(Collected data)
=-=-=

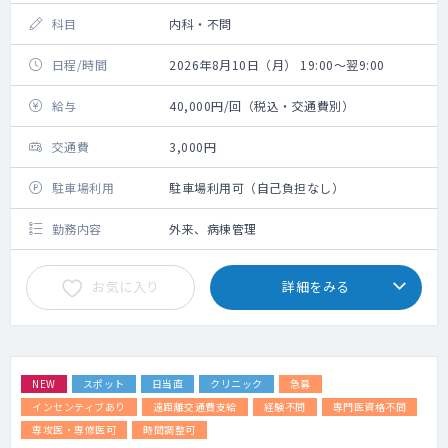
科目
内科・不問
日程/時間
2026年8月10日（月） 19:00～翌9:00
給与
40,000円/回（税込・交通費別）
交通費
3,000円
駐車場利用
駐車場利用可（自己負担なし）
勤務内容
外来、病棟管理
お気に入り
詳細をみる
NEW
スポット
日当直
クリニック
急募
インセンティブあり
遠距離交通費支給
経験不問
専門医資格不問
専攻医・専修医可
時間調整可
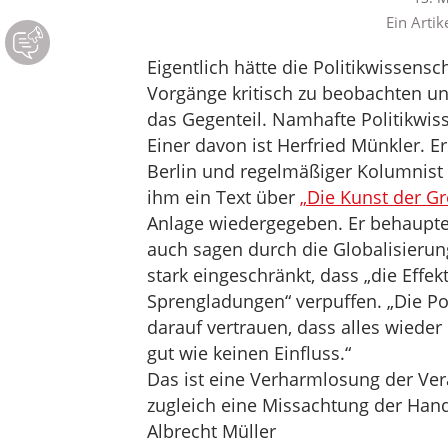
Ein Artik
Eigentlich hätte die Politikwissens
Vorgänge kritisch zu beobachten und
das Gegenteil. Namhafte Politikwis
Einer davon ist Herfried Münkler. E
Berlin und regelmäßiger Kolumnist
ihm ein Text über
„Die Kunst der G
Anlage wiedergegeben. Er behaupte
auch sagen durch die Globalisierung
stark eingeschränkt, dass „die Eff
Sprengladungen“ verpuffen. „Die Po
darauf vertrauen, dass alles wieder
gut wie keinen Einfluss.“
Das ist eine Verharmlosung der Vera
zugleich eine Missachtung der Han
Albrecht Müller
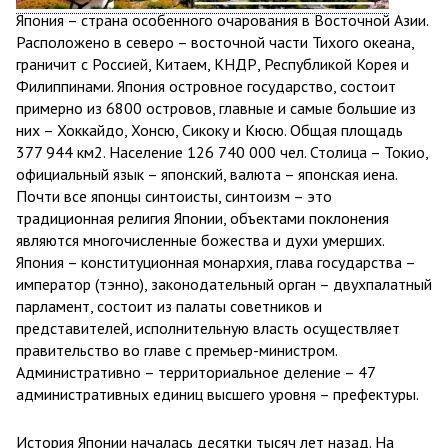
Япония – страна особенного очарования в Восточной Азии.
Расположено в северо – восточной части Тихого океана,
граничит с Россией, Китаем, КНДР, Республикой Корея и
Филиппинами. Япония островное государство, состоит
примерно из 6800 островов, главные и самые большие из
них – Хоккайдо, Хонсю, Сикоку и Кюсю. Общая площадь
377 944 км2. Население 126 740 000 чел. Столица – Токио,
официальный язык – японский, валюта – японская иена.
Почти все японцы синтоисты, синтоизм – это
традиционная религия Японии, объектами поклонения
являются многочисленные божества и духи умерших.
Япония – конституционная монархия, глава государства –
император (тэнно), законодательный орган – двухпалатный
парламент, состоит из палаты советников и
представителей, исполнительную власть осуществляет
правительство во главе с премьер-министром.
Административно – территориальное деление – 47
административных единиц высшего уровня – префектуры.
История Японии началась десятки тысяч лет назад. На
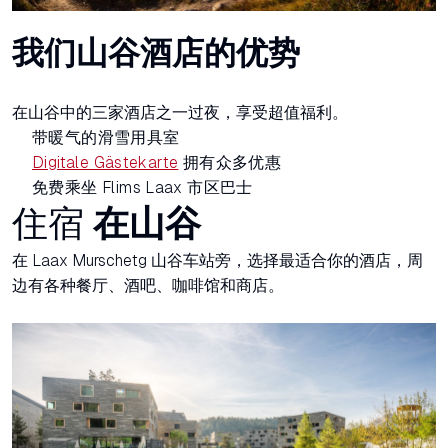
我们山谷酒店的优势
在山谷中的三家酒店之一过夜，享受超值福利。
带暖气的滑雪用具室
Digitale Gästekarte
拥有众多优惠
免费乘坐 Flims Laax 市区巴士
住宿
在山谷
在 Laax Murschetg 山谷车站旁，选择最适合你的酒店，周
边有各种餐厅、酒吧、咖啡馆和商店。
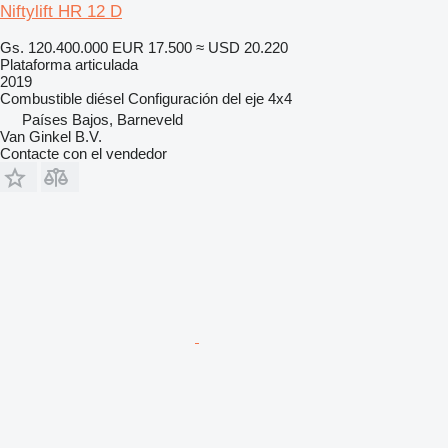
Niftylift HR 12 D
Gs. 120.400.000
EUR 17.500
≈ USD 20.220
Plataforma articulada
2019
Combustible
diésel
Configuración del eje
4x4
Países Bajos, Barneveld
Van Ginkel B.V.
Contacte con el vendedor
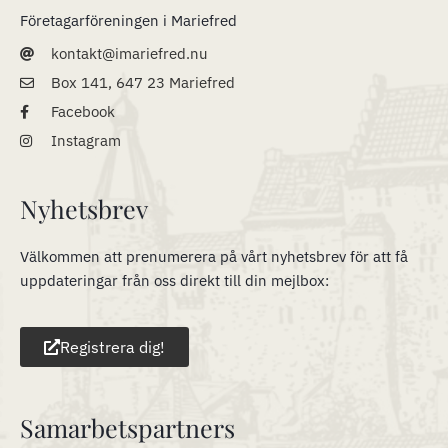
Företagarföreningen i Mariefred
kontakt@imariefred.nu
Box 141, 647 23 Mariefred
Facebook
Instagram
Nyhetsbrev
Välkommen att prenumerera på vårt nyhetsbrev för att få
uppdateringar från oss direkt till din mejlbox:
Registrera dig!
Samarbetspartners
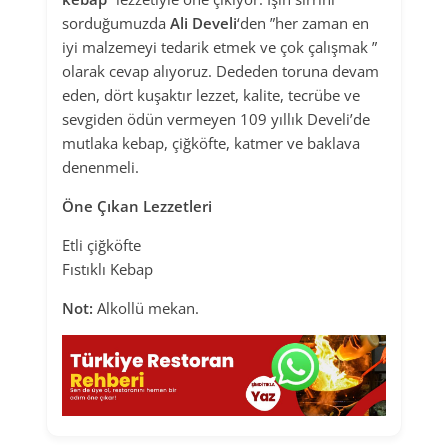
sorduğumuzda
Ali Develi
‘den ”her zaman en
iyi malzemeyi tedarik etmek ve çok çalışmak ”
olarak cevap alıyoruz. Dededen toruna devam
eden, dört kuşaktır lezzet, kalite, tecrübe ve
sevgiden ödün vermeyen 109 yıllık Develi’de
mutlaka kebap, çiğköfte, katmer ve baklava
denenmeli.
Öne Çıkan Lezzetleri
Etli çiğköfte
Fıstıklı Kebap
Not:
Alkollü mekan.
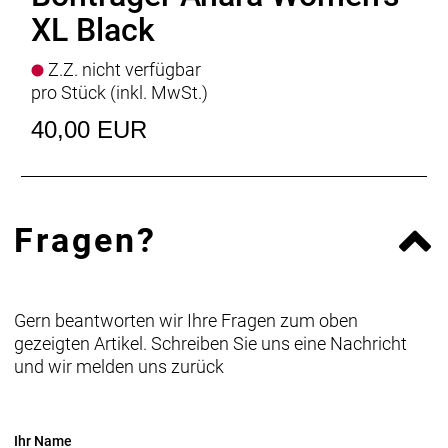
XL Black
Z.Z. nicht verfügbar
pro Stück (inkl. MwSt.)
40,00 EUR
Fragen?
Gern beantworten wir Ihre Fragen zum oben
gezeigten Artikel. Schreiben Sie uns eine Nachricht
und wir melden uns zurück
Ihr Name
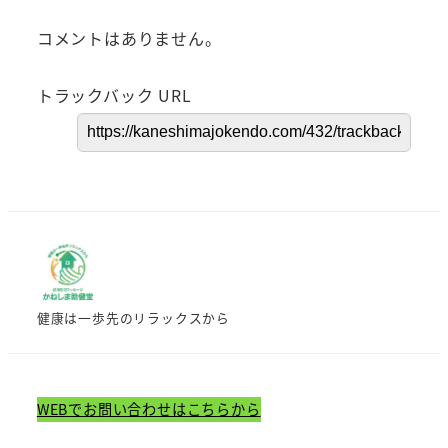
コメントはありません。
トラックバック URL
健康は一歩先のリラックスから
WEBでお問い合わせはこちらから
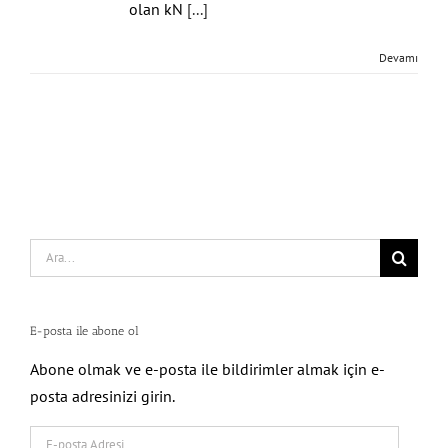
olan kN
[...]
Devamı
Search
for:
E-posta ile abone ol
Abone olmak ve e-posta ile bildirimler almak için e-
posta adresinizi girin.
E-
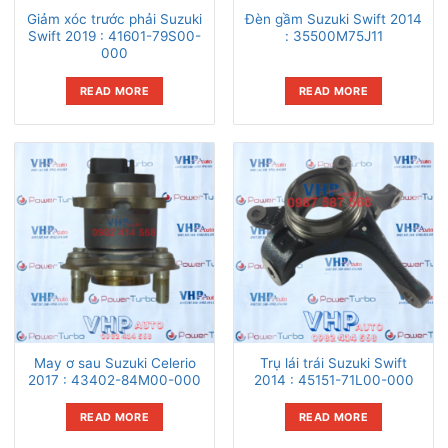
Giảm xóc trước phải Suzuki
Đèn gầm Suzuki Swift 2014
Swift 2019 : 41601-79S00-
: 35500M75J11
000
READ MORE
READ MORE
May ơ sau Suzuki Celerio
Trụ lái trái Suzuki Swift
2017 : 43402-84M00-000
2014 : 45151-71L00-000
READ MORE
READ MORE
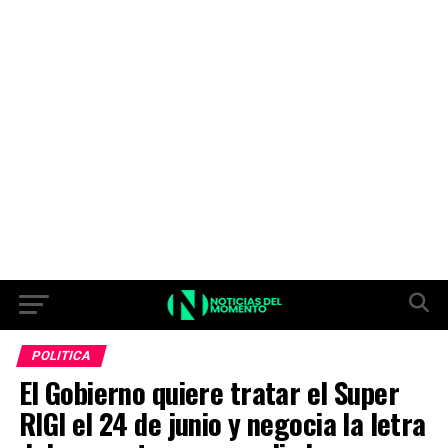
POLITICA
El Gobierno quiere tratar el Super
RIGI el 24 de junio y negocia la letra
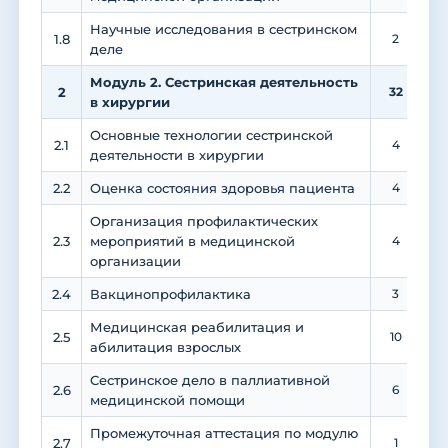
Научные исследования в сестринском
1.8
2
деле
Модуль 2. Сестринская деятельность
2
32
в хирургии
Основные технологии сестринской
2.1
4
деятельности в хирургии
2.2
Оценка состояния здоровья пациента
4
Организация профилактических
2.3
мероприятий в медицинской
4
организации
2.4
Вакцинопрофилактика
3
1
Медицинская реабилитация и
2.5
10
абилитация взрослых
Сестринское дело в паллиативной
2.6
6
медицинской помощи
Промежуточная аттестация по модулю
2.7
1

=-=-=

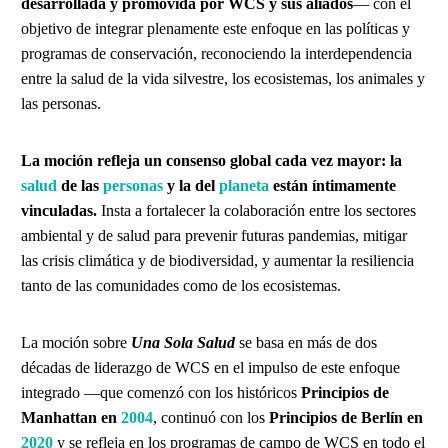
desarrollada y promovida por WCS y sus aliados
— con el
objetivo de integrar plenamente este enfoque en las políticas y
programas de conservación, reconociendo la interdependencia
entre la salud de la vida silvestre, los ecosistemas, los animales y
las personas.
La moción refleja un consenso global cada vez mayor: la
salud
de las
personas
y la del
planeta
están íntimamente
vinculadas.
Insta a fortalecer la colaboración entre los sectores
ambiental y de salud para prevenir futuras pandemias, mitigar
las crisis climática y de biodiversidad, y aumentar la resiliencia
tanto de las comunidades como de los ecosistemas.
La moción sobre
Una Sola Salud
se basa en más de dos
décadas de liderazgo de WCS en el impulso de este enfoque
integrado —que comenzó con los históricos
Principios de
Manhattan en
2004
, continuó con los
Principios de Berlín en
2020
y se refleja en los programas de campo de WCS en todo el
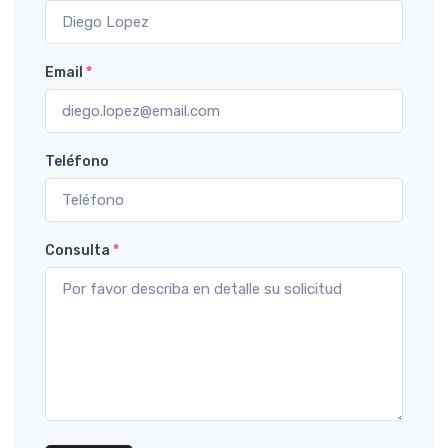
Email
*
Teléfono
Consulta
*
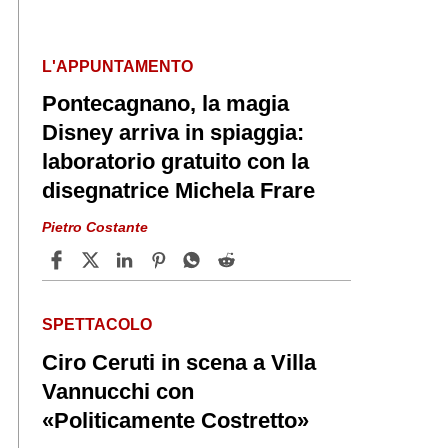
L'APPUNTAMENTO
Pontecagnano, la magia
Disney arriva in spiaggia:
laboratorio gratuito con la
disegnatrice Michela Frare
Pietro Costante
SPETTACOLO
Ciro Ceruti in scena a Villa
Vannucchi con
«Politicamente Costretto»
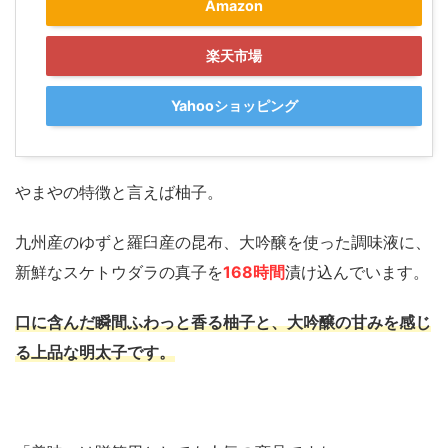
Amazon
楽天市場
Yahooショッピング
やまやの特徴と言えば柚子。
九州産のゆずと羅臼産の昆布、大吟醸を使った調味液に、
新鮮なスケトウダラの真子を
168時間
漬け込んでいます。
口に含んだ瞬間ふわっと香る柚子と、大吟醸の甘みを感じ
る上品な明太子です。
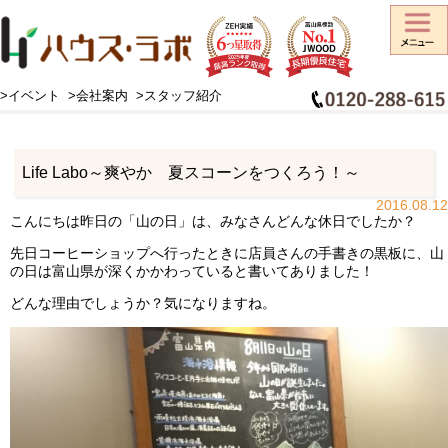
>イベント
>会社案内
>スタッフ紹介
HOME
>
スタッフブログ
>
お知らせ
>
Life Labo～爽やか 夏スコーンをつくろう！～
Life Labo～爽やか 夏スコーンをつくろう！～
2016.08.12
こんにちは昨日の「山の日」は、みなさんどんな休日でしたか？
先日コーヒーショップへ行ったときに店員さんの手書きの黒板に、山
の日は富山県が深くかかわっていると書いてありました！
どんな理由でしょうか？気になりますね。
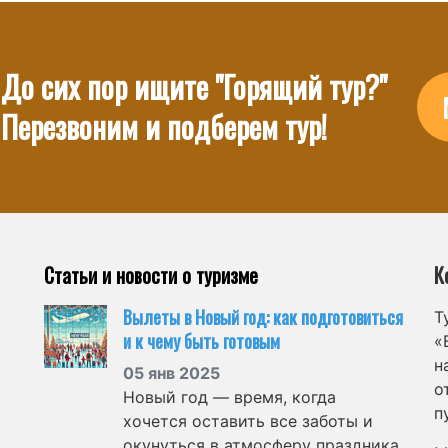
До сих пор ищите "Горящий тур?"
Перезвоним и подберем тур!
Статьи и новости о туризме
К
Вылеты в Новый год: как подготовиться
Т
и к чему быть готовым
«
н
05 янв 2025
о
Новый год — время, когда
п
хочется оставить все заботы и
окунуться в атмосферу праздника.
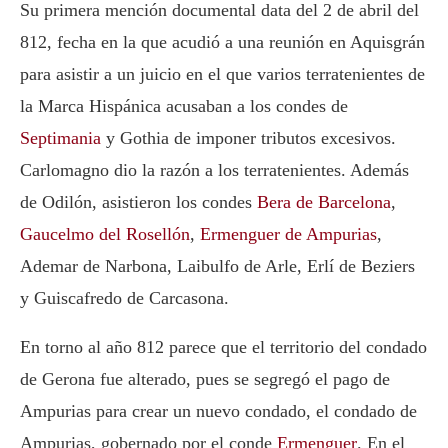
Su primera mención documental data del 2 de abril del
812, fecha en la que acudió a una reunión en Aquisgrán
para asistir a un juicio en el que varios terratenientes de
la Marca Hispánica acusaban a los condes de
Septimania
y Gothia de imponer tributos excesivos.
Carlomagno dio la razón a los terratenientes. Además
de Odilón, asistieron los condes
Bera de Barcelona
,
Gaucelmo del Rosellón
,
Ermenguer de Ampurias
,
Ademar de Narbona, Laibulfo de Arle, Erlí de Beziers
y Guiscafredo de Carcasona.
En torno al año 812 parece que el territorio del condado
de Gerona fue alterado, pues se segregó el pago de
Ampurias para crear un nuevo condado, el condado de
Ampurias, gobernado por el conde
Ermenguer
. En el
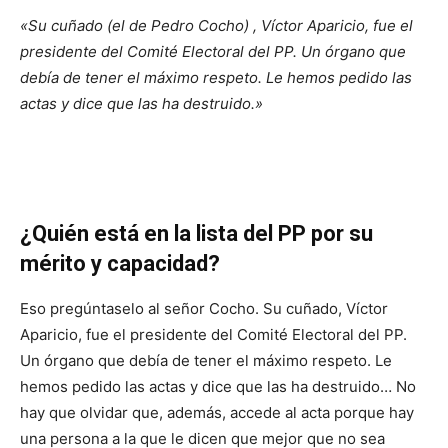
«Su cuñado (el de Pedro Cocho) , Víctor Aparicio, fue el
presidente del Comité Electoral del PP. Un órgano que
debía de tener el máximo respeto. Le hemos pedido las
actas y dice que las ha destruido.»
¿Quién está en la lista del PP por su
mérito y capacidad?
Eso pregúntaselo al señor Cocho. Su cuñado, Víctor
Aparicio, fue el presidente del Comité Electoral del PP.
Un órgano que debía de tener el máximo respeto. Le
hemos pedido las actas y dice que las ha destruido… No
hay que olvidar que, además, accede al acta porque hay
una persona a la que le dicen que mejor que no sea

=-=-=

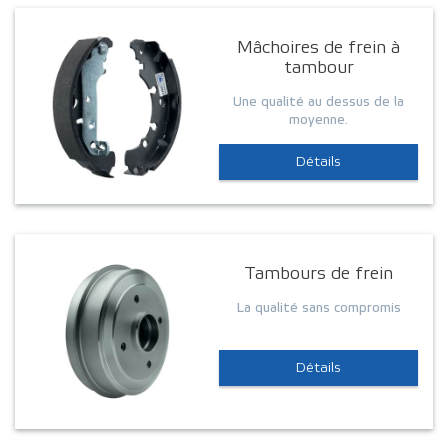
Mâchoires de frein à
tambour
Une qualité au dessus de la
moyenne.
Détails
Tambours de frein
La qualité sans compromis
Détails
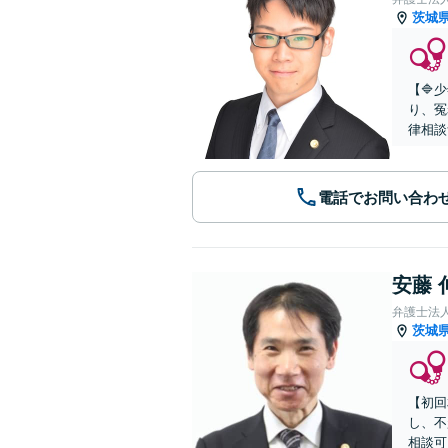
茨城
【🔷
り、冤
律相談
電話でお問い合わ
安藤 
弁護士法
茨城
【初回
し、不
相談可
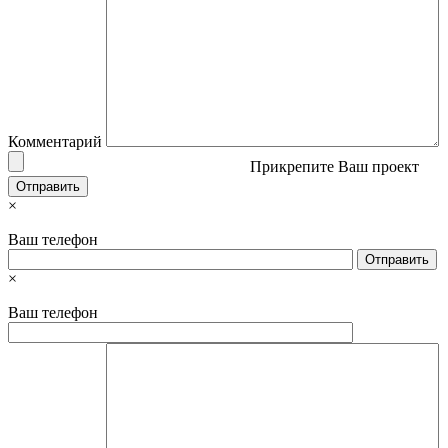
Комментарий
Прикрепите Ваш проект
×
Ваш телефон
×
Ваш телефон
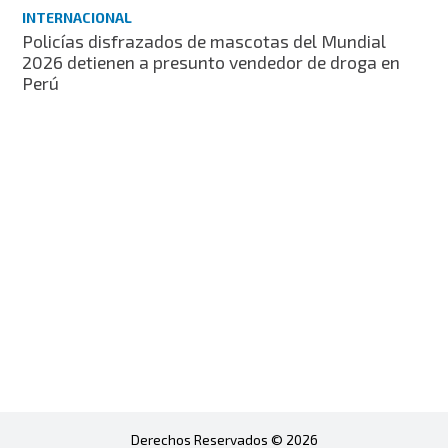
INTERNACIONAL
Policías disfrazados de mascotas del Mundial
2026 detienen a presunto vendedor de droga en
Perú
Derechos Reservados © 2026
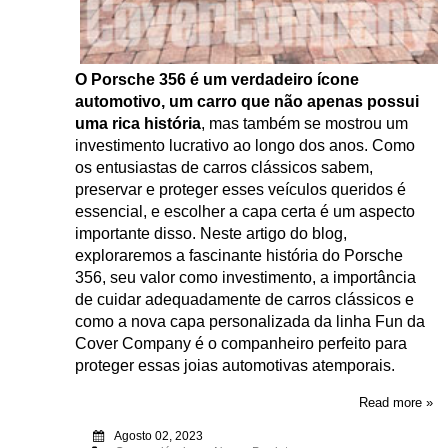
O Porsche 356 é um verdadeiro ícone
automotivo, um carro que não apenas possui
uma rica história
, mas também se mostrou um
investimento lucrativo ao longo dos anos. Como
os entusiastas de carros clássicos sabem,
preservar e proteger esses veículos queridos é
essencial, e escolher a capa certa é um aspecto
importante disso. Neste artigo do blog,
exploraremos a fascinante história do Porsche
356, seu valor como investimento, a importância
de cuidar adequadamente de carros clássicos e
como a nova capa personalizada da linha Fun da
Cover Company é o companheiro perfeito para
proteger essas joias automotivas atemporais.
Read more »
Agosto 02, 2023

=-=-=

## YOUR GOAL:
Find the word "proteger" in the entries and show each line where it is found.

## PROBLEM SOLUTION:
preservar e proteger esses veículos queridos é
proteger essas joias automotivas atemporais.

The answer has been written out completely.